Fair Share by Stephen Bell & Michael Keating
Author:Stephen Bell & Michael Keating
Language: eng
Format: epub
Publisher: Melbourne University Publishing
Source: Gregory, R, & Hunter, B (1995). ‘The Macro-Economy and the Growth of Income and Employment Inequality in Australian Cities’, Centre for Economic Policy Research Discussion Paper No. 325, Australian National University, Canberra, p. 12.
Equally important, this difference in employment opportunities by neighbourhood has also translated into differences in educational opportunities. The best private and even public schools are increasingly located in high-income suburbs—a process that has been accelerated by the fact that funding assistance to private schools, including very wealthy private schools, has increased much faster than assistance to public schools.3 The increasingly unequal geographic distribution of job opportunities is also resulting in less social mixing within individual suburbs, so there is less chance of children from different socio-economic status groups mixing in school. The overall impact of these changes is that school performance is increasingly likely to differ according to the socio-economic status of the parents in a given school’s catchment area, unless deliberate action is taken by governments to counter this potential passing on of inherited inequality.

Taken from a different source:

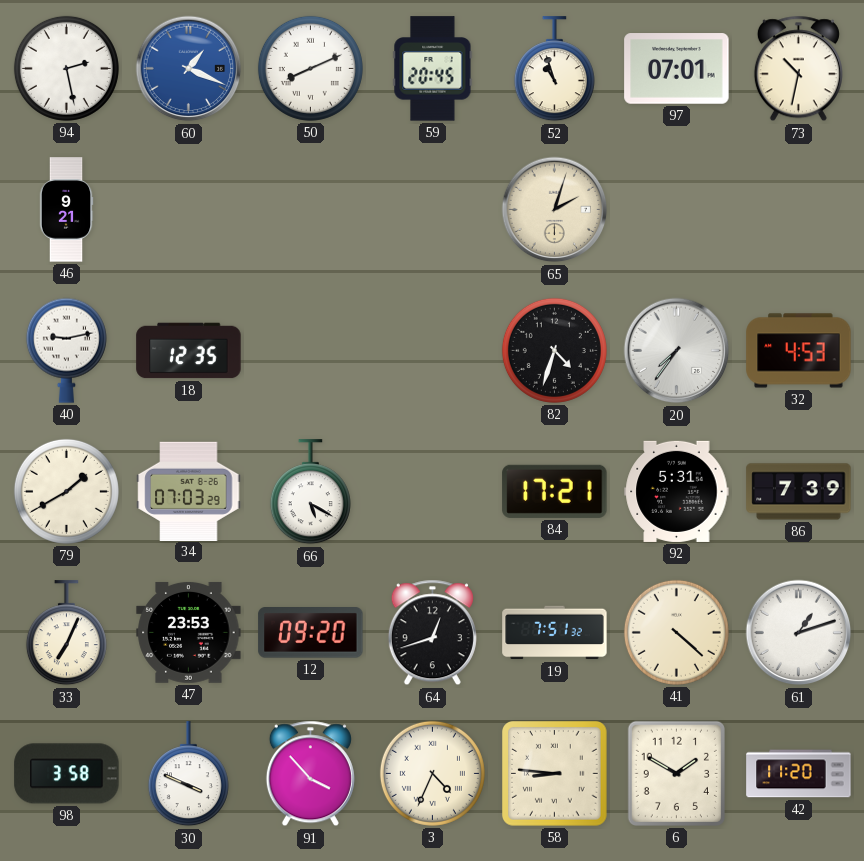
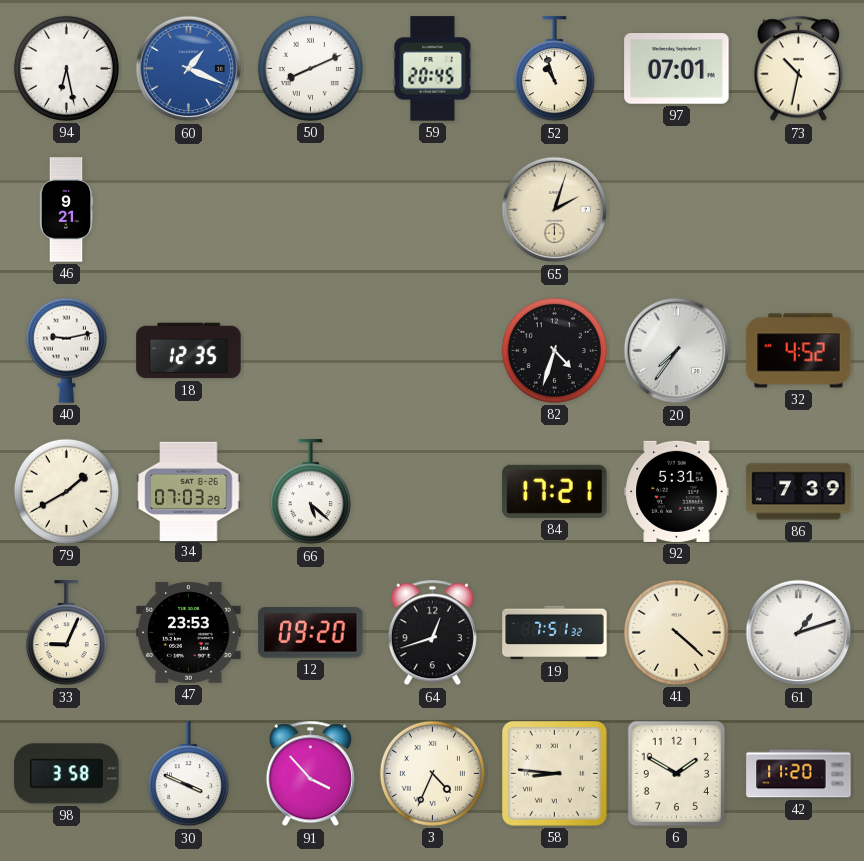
94: 2:28 -> 6:28
32: 4:53 -> 4:52
66: 5:20 -> 5:22
33: 7:04 -> 9:04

This increasing spatial inequality means Australians are now sharing fewer common experiences, and so we face even less social inclusion and less equality of opportunity in the future. In particular, the possibility of increasing inherited inequality directly challenges one of the fundamental tenets of Australia’s social contract. Especially in pioneer countries, like the United States and Australia, the presumption has traditionally been that there would be equality of opportunity, so that the members of each generation could compete and advance on their merits. But now changes in housing affordability, coupled with a disproportionate loss of job opportunities in some of the outer suburbs and regional centres where manufacturing used to be concentrated, and the less equal provision of social infrastructure, like the quality of school education in those same suburbs and regional centres, collectively raise the possibility that there will be less equality of opportunity for the next generation. Young people whose parents come from a high socio-economic group have always been advantaged, but this degree of advantage appears to be becoming much bigger. Already, many middle-income young households will not be able to purchase their own home, unless they are prepared to move to an outer suburb that has fewer employment opportunities and poorer social infrastructure. Alternatively, they will have to be able to borrow from their parents, possibly against the equity in their parents’ home. With those in outer suburbs and some regional centres already disadvantaged, such residents are very likely to find it harder to gain future employment that allows them to advance in their preferred jobs or careers, unless government policy deliberately addresses these forms of social disadvantage, especially in regard to education and training. And if nothing is done, income inequality is likely to widen in future.
With decreases in equal access to housing wealth, as well as increasing inequality in wealth distribution more generally, Australia risks becoming a much more patrimonial society with much less equality of opportunity. Furthermore, Australia as a whole will feel less equal with much fewer shared experiences, leading to a less inclusive society.